**TASK TO CARRY OUT:**
Set the pictures aside and transcribe exactly the lines from the one containing "ways to stay" through the final line of the records.

━━━━━━━━━━━━━━━━

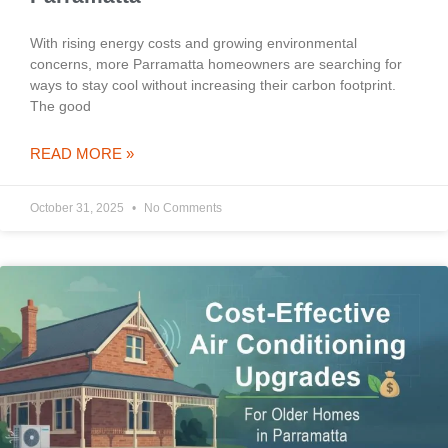
With rising energy costs and growing environmental
concerns, more Parramatta homeowners are searching for
ways to stay cool without increasing their carbon footprint.
The good
READ MORE »
October 31, 2025
No Comments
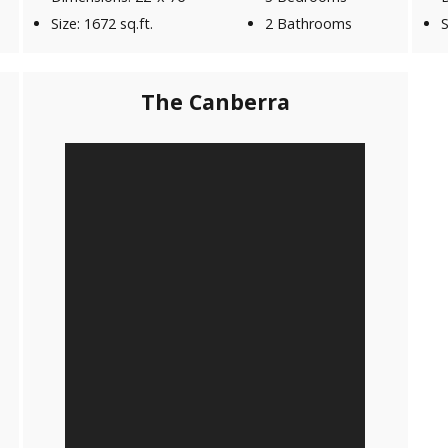
Size: 1672 sq.ft.
2 Bathrooms
S
The Canberra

━━━━━━━━━━━━━━━━

**TASK OUTPUT:**
ways to stay cool without increasing their carbon footprint.
The good
READ MORE »
October 31, 2025
No Comments
Size: 1672 sq.ft.
2 Bathrooms
S
The Canberra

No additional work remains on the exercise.